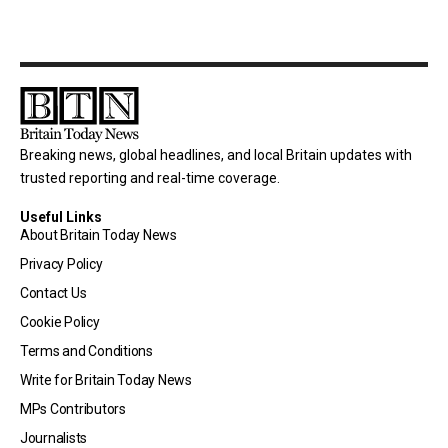
Breaking news, global headlines, and local Britain updates with
trusted reporting and real-time coverage.
Useful Links
About Britain Today News
Privacy Policy
Contact Us
Cookie Policy
Terms and Conditions
Write for Britain Today News
MPs Contributors
Journalists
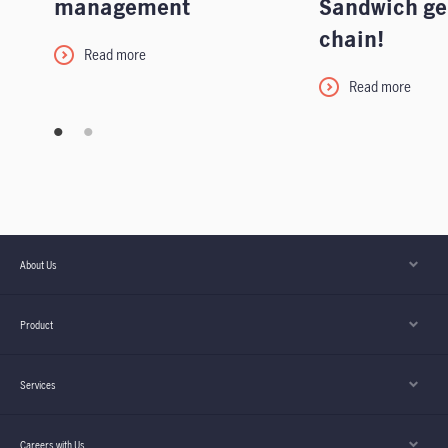
management
Sandwich ge
chain!
Read more
Read more
About Us
Product
Services
Careers with Us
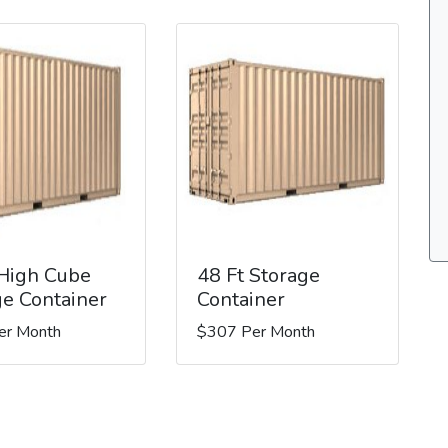
 High Cube
48 Ft Storage
ge Container
Container
er Month
$307 Per Month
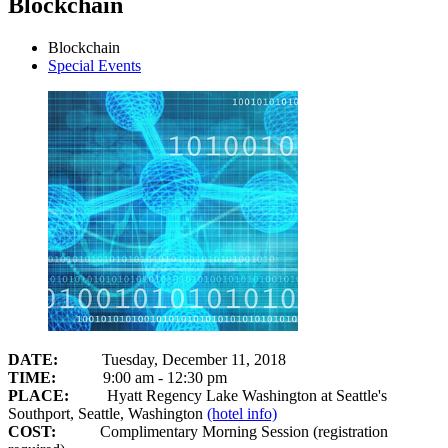
Blockchain
Blockchain
Special Events
DATE:
Tuesday, December 11, 2018
TIME:
9:00 am - 12:30 pm
PLACE:
Hyatt Regency Lake Washington at Seattle's
Southport, Seattle, Washington
(hotel info)
COST:
Complimentary Morning Session (registration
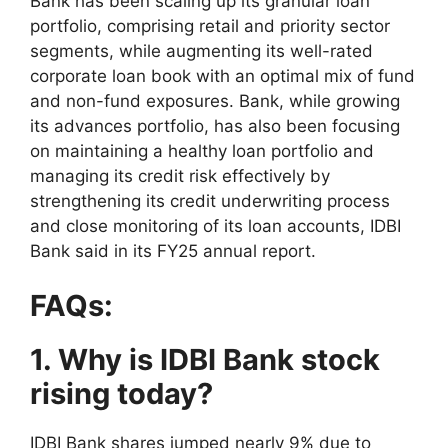
Bank has been scaling up its granular loan
portfolio, comprising retail and priority sector
segments, while augmenting its well-rated
corporate loan book with an optimal mix of fund
and non-fund exposures. Bank, while growing
its advances portfolio, has also been focusing
on maintaining a healthy loan portfolio and
managing its credit risk effectively by
strengthening its credit underwriting process
and close monitoring of its loan accounts, IDBI
Bank said in its FY25 annual report.
FAQs:
1. Why is IDBI Bank stock
rising today?
IDBI Bank shares jumped nearly 9% due to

########################################

• **Task statement**: Copy each line of the entries in which the string "Bank" is found.

• **Your response**:
Bank has been scaling up its granular loan
and non-fund exposures. Bank, while growing
Bank said in its FY25 annual report.
1. Why is IDBI Bank stock
IDBI Bank shares jumped nearly 9% due to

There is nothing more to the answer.